§ **What the task asks**: Omit the pictures, then reproduce every remaining record exactly.

§ **Excerpted data**:
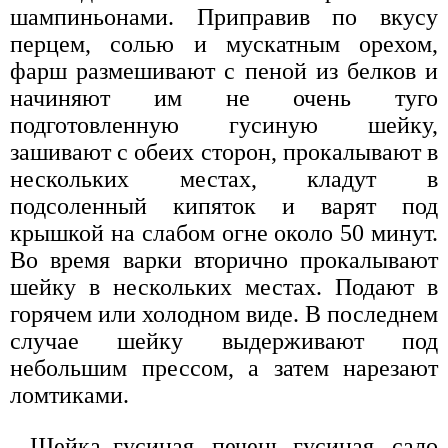
шампиньонами. Приправив по вкусу
перцем, солью и мускатным орехом,
фарш размешивают с пеной из белков и
начиняют им не очень туго
подготовленную гусиную шейку,
зашивают с обеих сторон, прокалывают в
нескольких местах, кладут в
подсоленный кипяток и варят под
крышкой на слабом огне около 50 минут.
Во время варки вторично прокалывают
шейку в нескольких местах. Подают в
горячем или холодном виде. В последнем
случае шейку выдерживают под
небольшим прессом, а затем нарезают
ломтиками.
Шейка гусиная, печень гусиная, сало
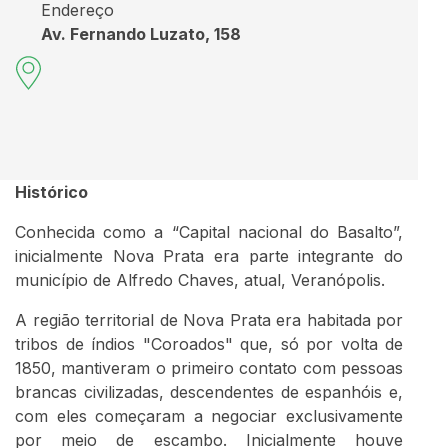
Endereço
Av. Fernando Luzato, 158
Histórico
Conhecida como a “Capital nacional do Basalto”,
inicialmente Nova Prata era parte integrante do
município de Alfredo Chaves, atual, Veranópolis.
A região territorial de Nova Prata era habitada por
tribos de índios "Coroados" que, só por volta de
1850, mantiveram o primeiro contato com pessoas
brancas civilizadas, descendentes de espanhóis e,
com eles começaram a negociar exclusivamente
por meio de escambo. Inicialmente houve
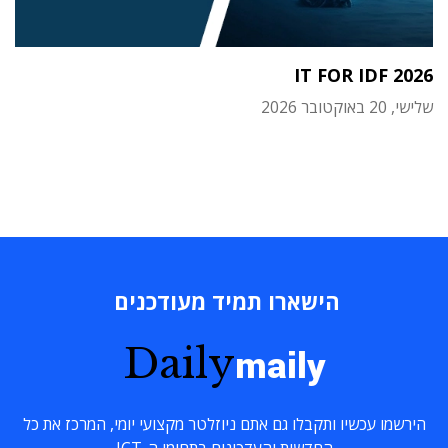
IT FOR IDF 2026
שלישי, 20 באוקטובר 2026
הישארו תמיד מעודכנים
Daily
maily
הירשמו עכשיו ותקבלו גם אתם ניוזלטר מקצועי יומי, המרכז את כל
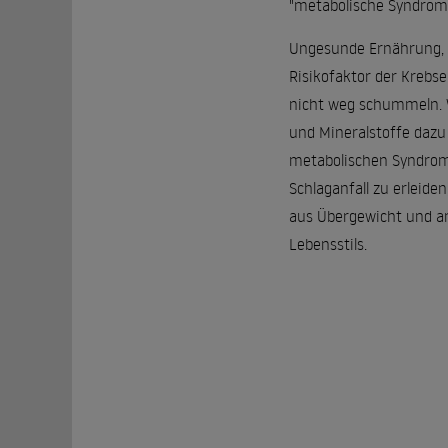
"metabolische Syndrom
Ungesunde Ernährung, 
Risikofaktor der Krebs
nicht weg schummeln. W
und Mineralstoffe dazu
metabolischen Syndrom 
Schlaganfall zu erleide
aus Übergewicht und an
Lebensstils.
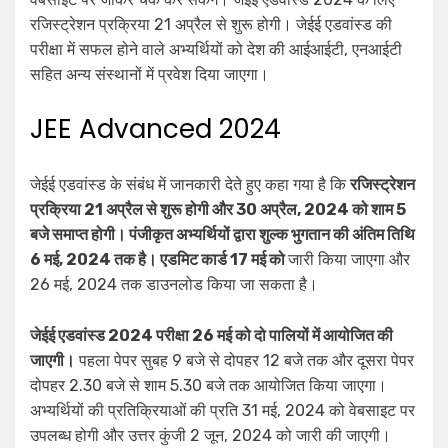
रजिस्ट्रेशन प्रक्रिया 21 अप्रैल से शुरू होगी। जेईई एडवांस्ड की
परीक्षा में सफल होने वाले अभ्यर्थियों को देश की आईआईटी, एनआईटी
सहित अन्य संस्थानों में प्रवेश दिया जाएगा।
JEE Advanced 2024
जेईई एडवांस्ड के संबंध में जानकारी देते हुए कहा गया है कि
रजिस्ट्रेशन
प्रक्रिया 21 अप्रैल से शुरू होगी और 30 अप्रैल, 2024 को शाम 5
बजे समाप्त होगी। पंजीकृत अभ्यर्थियों द्वारा शुल्क भुगतान की अंतिम तिथि
6 मई, 2024 तक है। एडमिट कार्ड 17 मई को
जारी किया जाएगा और
26 मई, 2024 तक डाउनलोड किया जा सकता है।
जेईई एडवांस्ड 2024 परीक्षा 26 मई को दो पालियों में आयोजित की
जाएगी।
पहला पेपर सुबह 9 बजे से दोपहर 12 बजे तक और दूसरा पेपर
दोपहर 2.30 बजे से शाम 5.30 बजे तक आयोजित किया जाएगा।
अभ्यर्थियों की प्रतिक्रियाओं की प्रति 31 मई, 2024 को वेबसाइट पर
उपलब्ध होगी और उत्तर कुंजी 2 जून, 2024 को जारी की जाएगी।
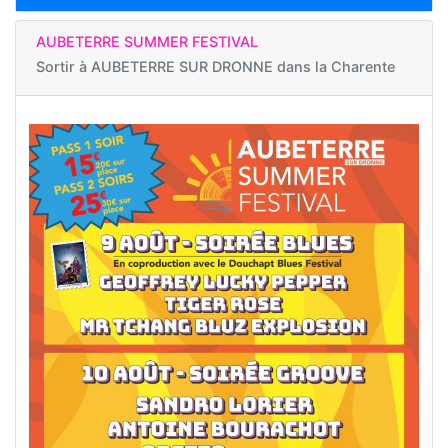
AUBETERRE SUMMER FESTIVAL
Sortir à
AUBETERRE SUR DRONNE dans la Charente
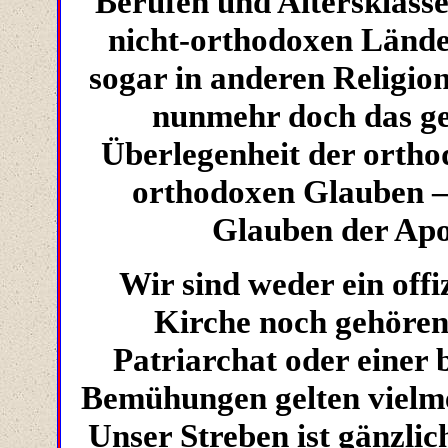
Berufen und Altersklass
nicht-orthodoxen Länd
sogar in anderen Religion
nunmehr doch das g
Überlegenheit der ortho
orthodoxen Glauben –
Glauben der Apos
Wir sind weder ein off
Kirche noch gehören
Patriarchat oder einer 
Bemühungen gelten vielm
Unser Streben ist gänzlic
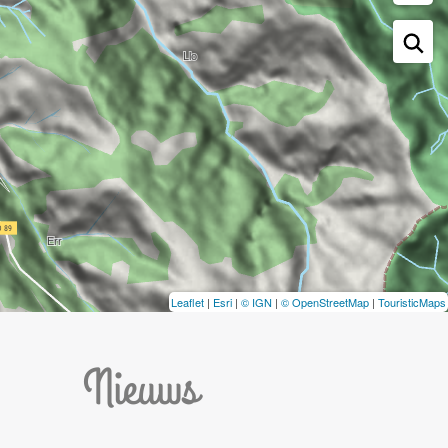
Leaflet
|
Esri
|
© IGN
|
© OpenStreetMap
|
TouristicMaps
Nieuws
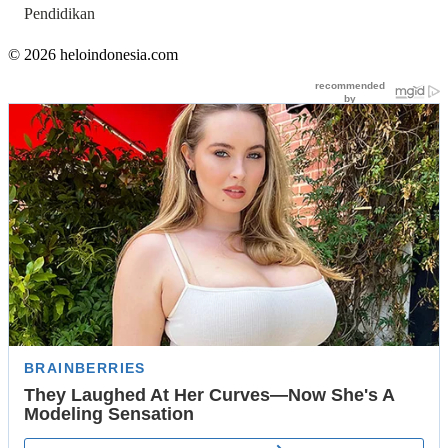
Pendidikan
© 2026 heloindonesia.com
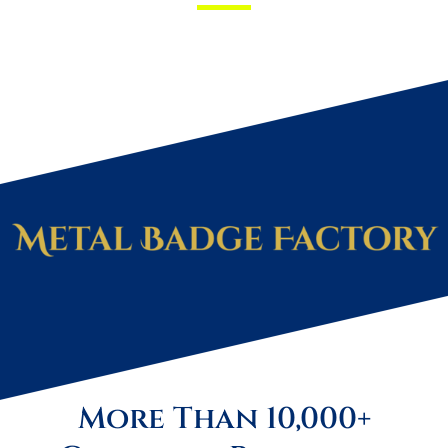
More Than 10,000+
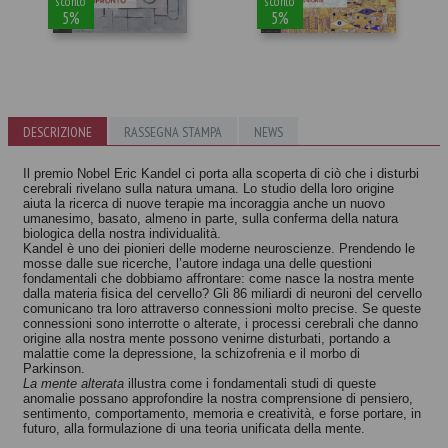
sconto
sconto
5%
5%
DESCRIZIONE
RASSEGNA STAMPA
NEWS
Arte e
L'età
neuroscienze
dell'inconscio
Il premio Nobel Eric Kandel ci porta alla scoperta di ciò che i disturbi
cerebrali rivelano sulla natura umana. Lo studio della loro origine
Eric R. Kandel
Eric R. Kandel
aiuta la ricerca di nuove terapie ma incoraggia anche un nuovo
umanesimo, basato, almeno in parte, sulla conferma della natura
biologica della nostra individualità.
Kandel è uno dei pionieri delle moderne neuroscienze. Prendendo le
mosse dalle sue ricerche, l’autore indaga una delle questioni
fondamentali che dobbiamo affrontare: come nasce la nostra mente
dalla materia fisica del cervello? Gli 86 miliardi di neuroni del cervello
comunicano tra loro attraverso connessioni molto precise. Se queste
connessioni sono interrotte o alterate, i processi cerebrali che danno
origine alla nostra mente possono venirne disturbati, portando a
malattie come la depressione, la schizofrenia e il morbo di
Parkinson.
La mente alterata
illustra come i fondamentali studi di queste
anomalie possano approfondire la nostra comprensione di pensiero,
sentimento, comportamento, memoria e creatività, e forse portare, in
futuro, alla formulazione di una teoria unificata della mente.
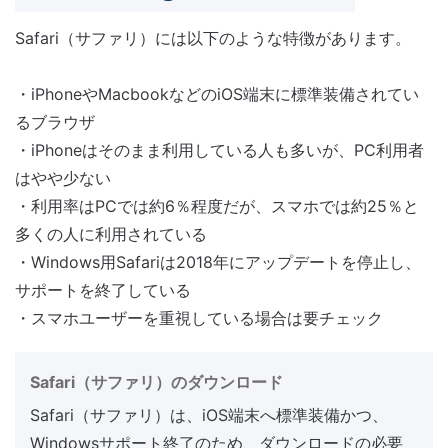
Safari（サファリ）には以下のような特徴があります。
・iPhoneやMacbookなどのiOS端末に標準装備されてい
るブラウザ
・iPhoneはそのまま利用している人も多いが、PC利用者
はやや少ない
・利用率はPCでは約6％程度だが、スマホでは約25％と
多くの人に利用されている
・Windows用Safariは2018年にアップデートを停止し、
サポートを終了している
・スマホユーザーを重視している場合は要チェック
Safari（サファリ）のダウンロード
Safari（サファリ）は、iOS端末へ標準装備かつ、
Windowsサポート終了のため、ダウンロードの必要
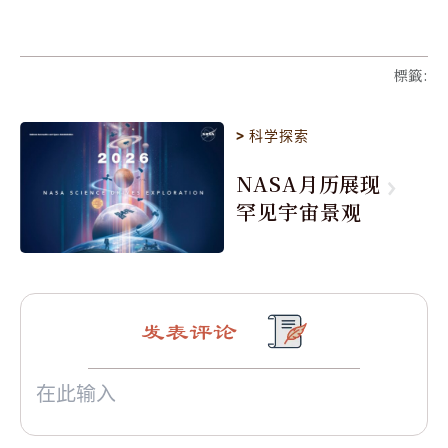
標籤
:
>
科学探索
NASA月历展现
罕见宇宙景观
发表评论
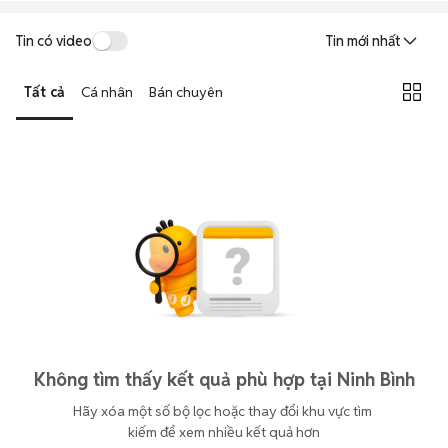
Tin có video
Tin mới nhất
Tất cả
Cá nhân
Bán chuyên
Không tìm thấy kết quả phù hợp tại Ninh Bình
Hãy xóa một số bộ lọc hoặc thay đổi khu vực tìm 
kiếm để xem nhiều kết quả hơn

§ **Response to this exercise**:
шампиньонами. Приправив по вкусу
перцем, солью и мускатным орехом,
фарш размешивают с пеной из белков и
начиняют им не очень туго
подготовленную гусиную шейку,
зашивают с обеих сторон, прокалывают в
нескольких местах, кладут в
подсоленный кипяток и варят под
крышкой на слабом огне около 50 минут.
Во время варки вторично прокалывают
шейку в нескольких местах. Подают в
горячем или холодном виде. В последнем
случае шейку выдерживают под
небольшим прессом, а затем нарезают
ломтиками.
Шейка гусиная, печень гусиная, сало
Endereço
Av. Fernando Luzato, 158
Histórico
Conhecida como a “Capital nacional do Basalto”,
inicialmente Nova Prata era parte integrante do
município de Alfredo Chaves, atual, Veranópolis.
A região territorial de Nova Prata era habitada por
tribos de índios "Coroados" que, só por volta de
1850, mantiveram o primeiro contato com pessoas
brancas civilizadas, descendentes de espanhóis e,
com eles começaram a negociar exclusivamente
por meio de escambo. Inicialmente houve
IT FOR IDF 2026
שלישי, 20 באוקטובר 2026
הישארו תמיד מעודכנים
Daily
maily
הירשמו עכשיו ותקבלו גם אתם ניוזלטר מקצועי יומי, המרכז את כל
"metabolische Syndrom
Ungesunde Ernährung, 
Risikofaktor der Krebs
nicht weg schummeln. W
und Mineralstoffe dazu
metabolischen Syndrom 
Schlaganfall zu erleide
aus Übergewicht und an
Lebensstils.
रजिस्ट्रेशन प्रक्रिया 21 अप्रैल से शुरू होगी। जेईई एडवांस्ड की
परीक्षा में सफल होने वाले अभ्यर्थियों को देश की आईआईटी, एनआईटी
सहित अन्य संस्थानों में प्रवेश दिया जाएगा।
JEE Advanced 2024
जेईई एडवांस्ड के संबंध में जानकारी देते हुए कहा गया है कि
रजिस्ट्रेशन
प्रक्रिया 21 अप्रैल से शुरू होगी और 30 अप्रैल, 2024 को शाम 5
बजे समाप्त होगी। पंजीकृत अभ्यर्थियों द्वारा शुल्क भुगतान की अंतिम तिथि
6 मई, 2024 तक है। एडमिट कार्ड 17 मई को
जारी किया जाएगा और
26 मई, 2024 तक डाउनलोड किया जा सकता है।
जेईई एडवांस्ड 2024 परीक्षा 26 मई को दो पालियों में आयोजित की
जाएगी।
पहला पेपर सुबह 9 बजे से दोपहर 12 बजे तक और दूसरा पेपर
दोपहर 2.30 बजे से शाम 5.30 बजे तक आयोजित किया जाएगा।
अभ्यर्थियों की प्रतिक्रियाओं की प्रति 31 मई, 2024 को वेबसाइट पर
उपलब्ध होगी और उत्तर कुंजी 2 जून, 2024 को जारी की जाएगी।
AUBETERRE SUMMER FESTIVAL
Sortir à
AUBETERRE SUR DRONNE dans la Charente
Berufen und Altersklass
nicht-orthodoxen Länd
sogar in anderen Religion
nunmehr doch das g
Überlegenheit der ortho
orthodoxen Glauben –
Glauben der Apos
Wir sind weder ein off
Kirche noch gehören
Patriarchat oder einer 
Bemühungen gelten vielm
Unser Streben ist gänzlic
Leaflet
|
Esri
|
© IGN
|
© OpenStreetMap
|
TouristicMaps
Nieuws
Pendidikan
© 2026 heloindonesia.com
More Than 10,000+
sconto
sconto
5%
5%
DESCRIZIONE
RASSEGNA STAMPA
NEWS
Arte e
L'età
neuroscienze
dell'inconscio
Il premio Nobel Eric Kandel ci porta alla scoperta di ciò che i disturbi
cerebrali rivelano sulla natura umana. Lo studio della loro origine
Eric R. Kandel
Eric R. Kandel
aiuta la ricerca di nuove terapie ma incoraggia anche un nuovo
umanesimo, basato, almeno in parte, sulla conferma della natura
biologica della nostra individualità.
Kandel è uno dei pionieri delle moderne neuroscienze. Prendendo le
mosse dalle sue ricerche, l’autore indaga una delle questioni
fondamentali che dobbiamo affrontare: come nasce la nostra mente
dalla materia fisica del cervello? Gli 86 miliardi di neuroni del cervello
comunicano tra loro attraverso connessioni molto precise. Se queste
connessioni sono interrotte o alterate, i processi cerebrali che danno
origine alla nostra mente possono venirne disturbati, portando a
malattie come la depressione, la schizofrenia e il morbo di
Parkinson.
La mente alterata
illustra come i fondamentali studi di queste
anomalie possano approfondire la nostra comprensione di pensiero,
sentimento, comportamento, memoria e creatività, e forse portare, in
futuro, alla formulazione di una teoria unificata della mente.
Safari（サファリ）には以下のような特徴があります。
・iPhoneやMacbookなどのiOS端末に標準装備されてい
るブラウザ
・iPhoneはそのまま利用している人も多いが、PC利用者
はやや少ない
・利用率はPCでは約6％程度だが、スマホでは約25％と
多くの人に利用されている
・Windows用Safariは2018年にアップデートを停止し、
サポートを終了している
・スマホユーザーを重視している場合は要チェック
Safari（サファリ）のダウンロード
Safari（サファリ）は、iOS端末へ標準装備かつ、
Windowsサポート終了のため、ダウンロードの必要
標籤
:
>
科学探索
NASA月历展现
罕见宇宙景观
发表评论
Tin có video
Tin mới nhất
Tất cả
Cá nhân
Bán chuyên
Không tìm thấy kết quả phù hợp tại Ninh Bình
Hãy xóa một số bộ lọc hoặc thay đổi khu vực tìm 
kiếm để xem nhiều kết quả hơn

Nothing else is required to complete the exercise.